» **Your assignment**: Omitting the pictures, print every line below exactly as it stands.
### Data
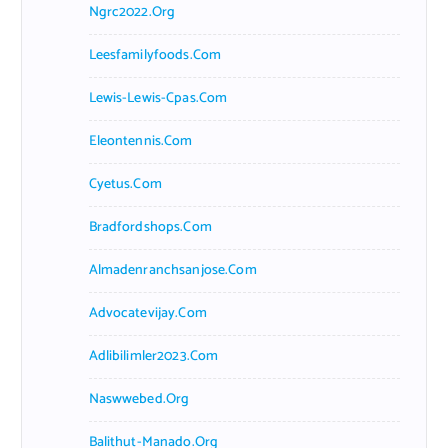
Ngrc2022.org
Leesfamilyfoods.com
Lewis-Lewis-Cpas.com
Eleontennis.com
Cyetus.com
Bradfordshops.com
Almadenranchsanjose.com
Advocatevijay.com
Adlibilimler2023.com
Naswwebed.org
Balithut-Manado.org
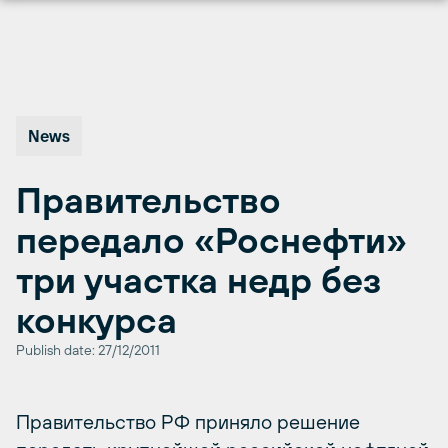
Перейти
к
содержимому
News
Правительство
передало «Роснефти»
три участка недр без
конкурса
Publish date: 27/12/2011
Правительство РФ приняло решение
######
» **Final answer**:
Ngrc2022.org
Leesfamilyfoods.com
Lewis-Lewis-Cpas.com
Eleontennis.com
Cyetus.com
Bradfordshops.com
Almadenranchsanjose.com
Advocatevijay.com
Adlibilimler2023.com
Naswwebed.org
Balithut-Manado.org
Перейти
к
содержимому
News
Правительство
передало «Роснефти»
три участка недр без
конкурса
Publish date: 27/12/2011
Правительство РФ приняло решение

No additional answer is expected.